What is the probability of obtaining a sum of at least 4 when rolling a pair of dice?
Probability of 3 = 1+2 or 2+1 = 2/36
Probability of 2 = 1+1 = 1/36
Probability of at least 4 = 1 - 3/36 = ?
1/12
To determine the probability of obtaining a sum of at least 4 when rolling a pair of dice, we can use a combination of counting outcomes and determining favorable outcomes.
Step 1: Determine the total number of possible outcomes when rolling a pair of dice.
Since each die has 6 sides, the total number of outcomes is given by 6 multiplied by 6, which equals 36.
Step 2: Identify the favorable outcomes.
We want to find the number of outcomes that result in a sum of at least 4.
The possible sums that satisfy this condition are:
- 4 (1+3, 2+2, 3+1)
- 5 (1+4, 2+3, 3+2, 4+1)
- 6 (1+5, 2+4, 3+3, 4+2, 5+1)
- 7 (1+6, 2+5, 3+4, 4+3, 5+2, 6+1)
- 8 (2+6, 3+5, 4+4, 5+3, 6+2)
- 9 (3+6, 4+5, 5+4, 6+3)
- 10 (4+6, 5+5, 6+4)
- 11 (5+6, 6+5)
- 12 (6+6)
In total, there are 9 possible favorable outcomes.
Step 3: Calculate the probability.
Finally, divide the number of favorable outcomes (9) by the total number of possible outcomes (36) to get the probability.

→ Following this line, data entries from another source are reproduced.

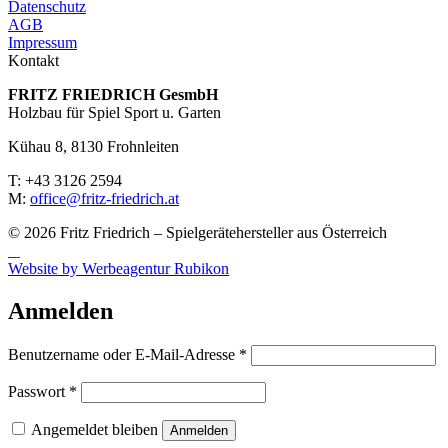
Datenschutz
AGB
Impressum
Kontakt
FRITZ FRIED­RICH GesmbH
Holzbau für Spiel Sport u. Garten
Kühau 8, 8130 Frohn­leiten
T: +43 3126 2594
M:
office@fritz-fried­rich.at
© 2026 Fritz Friedrich – Spielgerätehersteller aus Österreich
Website by Werbeagentur Rubikon
Anmelden
Erforderlich
Benutzername oder E-Mail-Adresse
*
Erforderlich
Passwort
*
Angemeldet bleiben
Anmelden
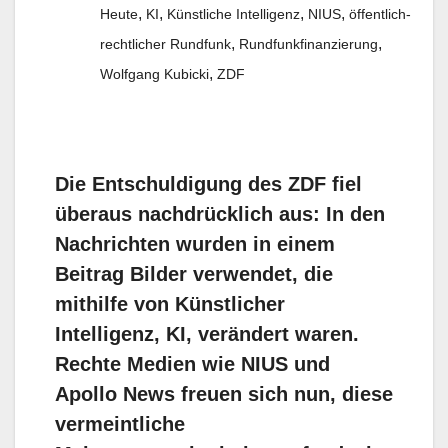
,
,
,
,
Heute
KI
Künstliche Intelligenz
NIUS
öffentlich-
,
,
rechtlicher Rundfunk
Rundfunkfinanzierung
,
Wolfgang Kubicki
ZDF
Die Entschuldigung des ZDF fiel
überaus nachdrücklich aus: In den
Nachrichten wurden in einem
Beitrag Bilder verwendet, die
mithilfe von Künstlicher
Intelligenz, KI, verändert waren.
Rechte Medien wie NIUS und
Apollo News freuen sich nun, diese
vermeintliche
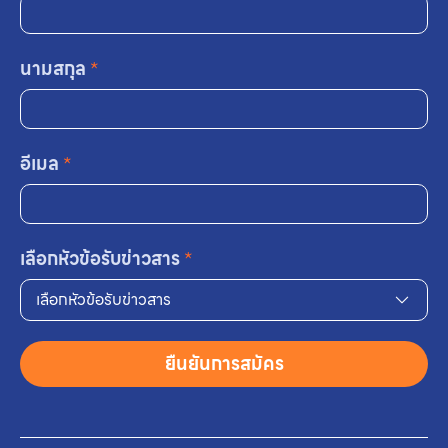
นามสกุล
*
อีเมล
*
เลือกหัวข้อรับข่าวสาร
*
เลือกหัวข้อรับข่าวสาร
ยืนยันการสมัคร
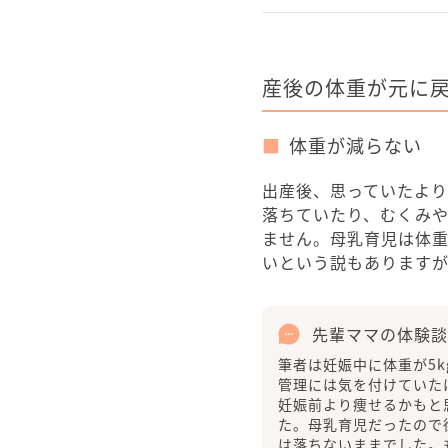
産後の体重が元に
体重が減らない
出産後、思っていたより
落ちていたり、むくみ
ません。母乳育児は体
いという説もあります
先輩ママの体験談
筆者は妊娠中に体重が5
管理には気を付けていた
妊娠前より痩せるかもと
た。母乳育児だったので
は落ちないままでした。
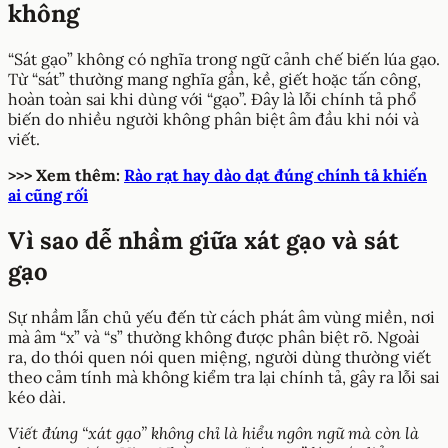
không
“Sát gạo” không có nghĩa trong ngữ cảnh chế biến lúa gạo.
Từ “sát” thường mang nghĩa gần, kề, giết hoặc tấn công,
hoàn toàn sai khi dùng với “gạo”. Đây là lỗi chính tả phổ
biến do nhiều người không phân biệt âm đầu khi nói và
viết.
>>> Xem thêm:
Rào rạt hay dào dạt đúng chính tả khiến
ai cũng rối
Vì sao dễ nhầm giữa xát gạo và sát
gạo
Sự nhầm lẫn chủ yếu đến từ cách phát âm vùng miền, nơi
mà âm “x” và “s” thường không được phân biệt rõ. Ngoài
ra, do thói quen nói quen miệng, người dùng thường viết
theo cảm tính mà không kiểm tra lại chính tả, gây ra lỗi sai
kéo dài.
Viết đúng “xát gạo” không chỉ là hiểu ngôn ngữ mà còn là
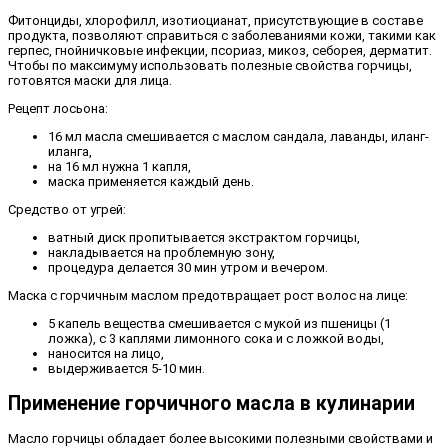
Фитонциды, хлорофилл, изотиоцианат, присутствующие в составе
продукта, позволяют справиться с заболеваниями кожи, такими как
герпес, гнойничковые инфекции, псориаз, микоз, себорея, дерматит.
Чтобы по максимуму использовать полезные свойства горчицы,
готовятся маски для лица.
Рецепт лосьона:
16 мл масла смешивается с маслом сандала, лаванды, иланг-
иланга,
на 16 мл нужна 1 капля,
маска применяется каждый день.
Средство от угрей:
ватный диск пропитывается экстрактом горчицы,
накладывается на проблемную зону,
процедура делается 30 мин утром и вечером.
Маска с горчичным маслом предотвращает рост волос на лице:
5 капель вещества смешивается с мукой из пшеницы (1
ложка), с 3 каплями лимонного сока и с ложкой воды,
наносится на лицо,
выдерживается 5-10 мин.
Применение горчичного масла в кулинарии
Масло горчицы обладает более высокими полезными свойствами и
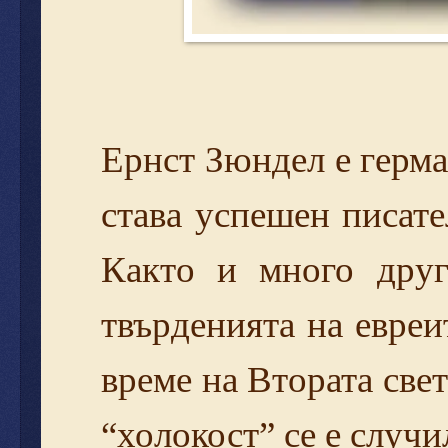
Ернст Зюндел е герма
става успешен писате
Както и много друг
твърденията на евреи
време на Втората свет
“холокост” се е случи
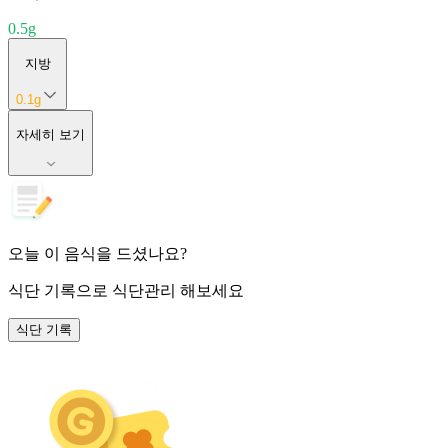
0.5
g
지방
0.1
g
자세히 보기
오늘 이 음식을 드셨나요?
식단 기록
으로 식단관리 해보세요
식단 기록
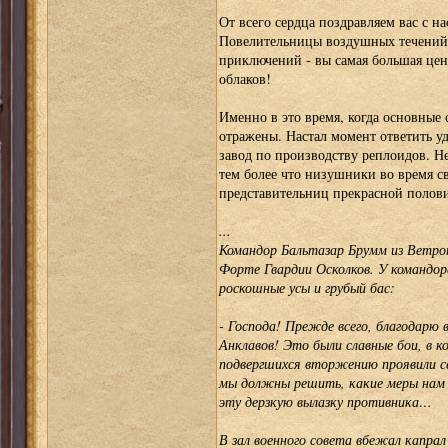
От всего сердца поздравляем вас с
Повелительницы воздушных течений
приключений - вы самая большая цен
облаков!
Именно в это время, когда основные
отражены. Настал момент ответить у
завод по производству реплоидов. Н
тем более что низушники во время с
представительниц прекрасной полов
...
Командор Бальтазар Брумм из Ветроп
Форте Гвардии Осколков. У командора
роскошные усы и грубый бас:
- Господа! Прежде всего, благодарю
Анклавов! Это были славные бои, в 
подвергшихся вторжению проявили се
мы должны решить, какие меры нам 
эту дерзкую вылазку противника…
В зал военного совета вбежал капра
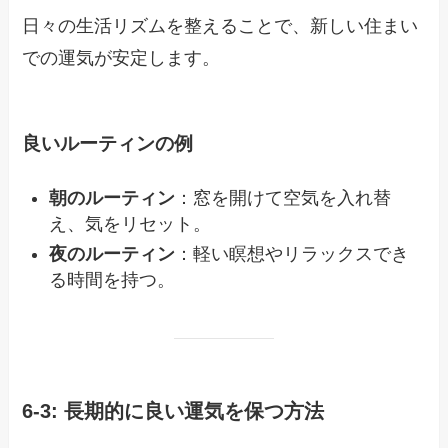
日々の生活リズムを整えることで、新しい住まい
での運気が安定します。
良いルーティンの例
朝のルーティン
：窓を開けて空気を入れ替
え、気をリセット。
夜のルーティン
：軽い瞑想やリラックスでき
る時間を持つ。
6-3: 長期的に良い運気を保つ方法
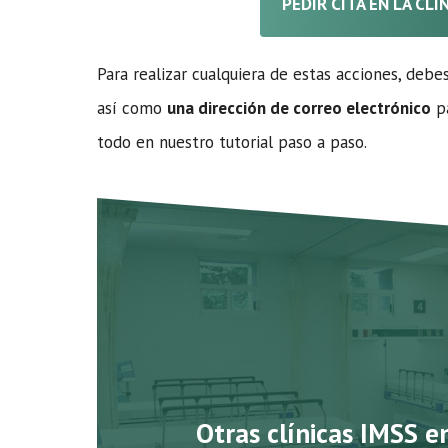
PEDIR CITA EN LA CL
Para realizar cualquiera de estas acciones, debe
así como
una dirección de correo electrónico
pa
todo en nuestro tutorial paso a paso.
Otras clínicas IMSS e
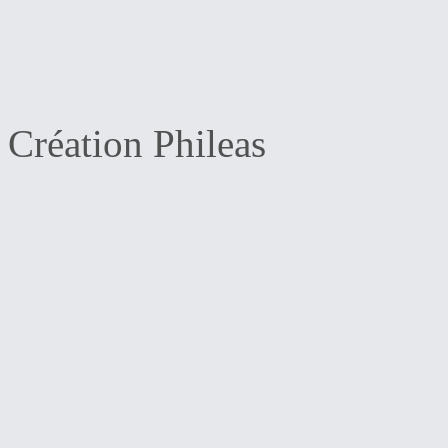
Création Phileas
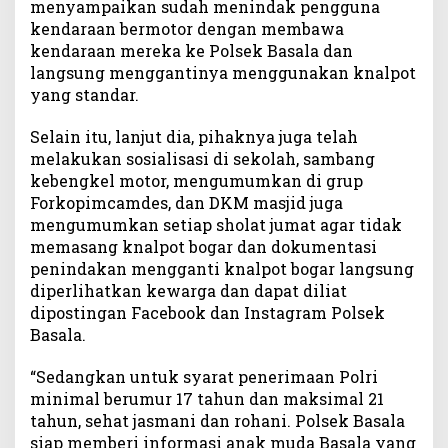
menyampaikan sudah menindak pengguna
kendaraan bermotor dengan membawa
kendaraan mereka ke Polsek Basala dan
langsung menggantinya menggunakan knalpot
yang standar.
Selain itu, lanjut dia, pihaknya juga telah
melakukan sosialisasi di sekolah, sambang
kebengkel motor, mengumumkan di grup
Forkopimcamdes, dan DKM masjid juga
mengumumkan setiap sholat jumat agar tidak
memasang knalpot bogar dan dokumentasi
penindakan mengganti knalpot bogar langsung
diperlihatkan kewarga dan dapat diliat
dipostingan Facebook dan Instagram Polsek
Basala.
“Sedangkan untuk syarat penerimaan Polri
minimal berumur 17 tahun dan maksimal 21
tahun, sehat jasmani dan rohani. Polsek Basala
siap memberi informasi anak muda Basala yang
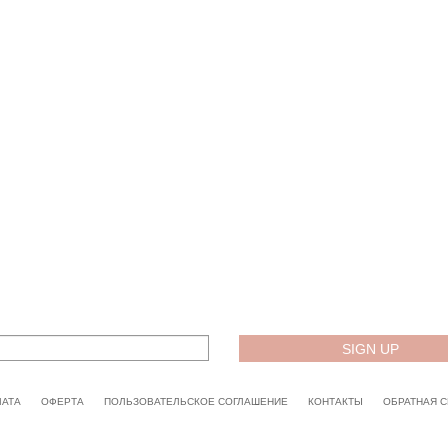
ЛАТА
ОФЕРТА
ПОЛЬЗОВАТЕЛЬСКОЕ СОГЛАШЕНИЕ
КОНТАКТЫ
ОБРАТНАЯ С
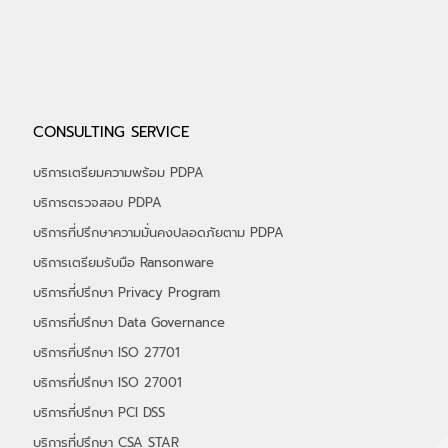
ติดต่อบริการที่ปรึก
CONTACT
CONSULTING SERVICE
บริการเตรียมความพร้อม PDPA
บริการตรวจสอบ PDPA
บริการที่ปรึกษาความมั่นคงปลอดภัยตาม PDPA
บริการเตรียมรับมือ Ransonware
บริการที่ปรึกษา Privacy Program
บริการที่ปรึกษา Data Governance
บริการที่ปรึกษา ISO 27701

Probability = Favorable outcomes / Total outcomes = 9 / 36 = 1/4 = 0.25
Therefore, the probability of obtaining a sum of at least 4 when rolling a pair of dice is 0.25 or 1/4.
To find the probability of obtaining a sum of at least 4 when rolling a pair of dice, we need to determine the number of outcomes that satisfy the given condition and divide it by the total number of possible outcomes.
First, let's determine the total number of possible outcomes when rolling a pair of dice. Each die has 6 sides, so there are 6 possible outcomes for the first die and 6 possible outcomes for the second die. Therefore, the total number of outcomes is 6 x 6 = 36.
Now let's determine the number of outcomes that result in a sum of at least 4. We can calculate this by analyzing the different possible combinations:
1. For a sum of 4, we can obtain it with (1, 3), (2, 2), or (3, 1), which are 3 different outcomes.
2. For a sum of 5, we can obtain it with (1, 4), (2, 3), (3, 2), or (4, 1), which are 4 different outcomes.
3. For a sum of 6, we can obtain it with (1, 5), (2, 4), (3, 3), (4, 2), or (5, 1), which are 5 different outcomes.
4. For a sum of 7, we can obtain it with (1, 6), (2, 5), (3, 4), (4, 3), (5, 2), or (6, 1), which are 6 different outcomes.
5. For a sum of 8, we can obtain it with (2, 6), (3, 5), (4, 4), (5, 3), or (6, 2), which are 5 different outcomes.
6. For a sum of 9, we can obtain it with (3, 6), (4, 5), (5, 4), or (6, 3), which are 4 different outcomes.
7. For a sum of 10, we can obtain it with (4, 6), (5, 5), or (6, 4), which are 3 different outcomes.
8. For a sum of 11, we can obtain it with (5, 6) or (6, 5), which are 2 different outcomes.
9. For a sum of 12, we can obtain it with (6, 6), which is 1 outcome.
Adding up the number of outcomes for each sum gives us a total of 3 + 4 + 5 + 6 + 5 + 4 + 3 + 2 + 1 = 33 outcomes.
Therefore, the probability of obtaining a sum of at least 4 when rolling a pair of dice is 33/36, which can also be simplified as 11/12.